- _DATA FOR REVIEW_
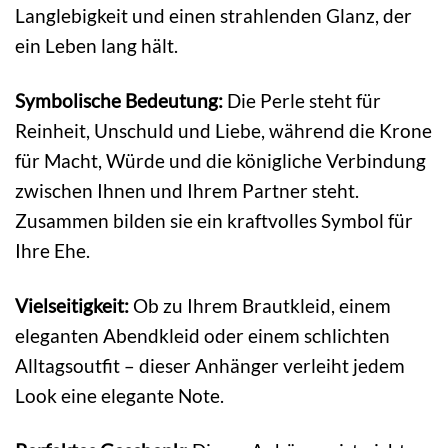
Langlebigkeit und einen strahlenden Glanz, der
ein Leben lang hält.
Symbolische Bedeutung:
Die Perle steht für
Reinheit, Unschuld und Liebe, während die Krone
für Macht, Würde und die königliche Verbindung
zwischen Ihnen und Ihrem Partner steht.
Zusammen bilden sie ein kraftvolles Symbol für
Ihre Ehe.
Vielseitigkeit:
Ob zu Ihrem Brautkleid, einem
eleganten Abendkleid oder einem schlichten
Alltagsoutfit – dieser Anhänger verleiht jedem
Look eine elegante Note.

- _TASK PROMPT_
Lines before the one containing "ein Leben lang hält." stay out; reproduce that line and all the lines after it, through the end of the listing, exactly.

- _RESULT FOR THIS EXERCISE_
ein Leben lang hält.
Symbolische Bedeutung:
Die Perle steht für
Reinheit, Unschuld und Liebe, während die Krone
für Macht, Würde und die königliche Verbindung
zwischen Ihnen und Ihrem Partner steht.
Zusammen bilden sie ein kraftvolles Symbol für
Ihre Ehe.
Vielseitigkeit:
Ob zu Ihrem Brautkleid, einem
eleganten Abendkleid oder einem schlichten
Alltagsoutfit – dieser Anhänger verleiht jedem
Look eine elegante Note.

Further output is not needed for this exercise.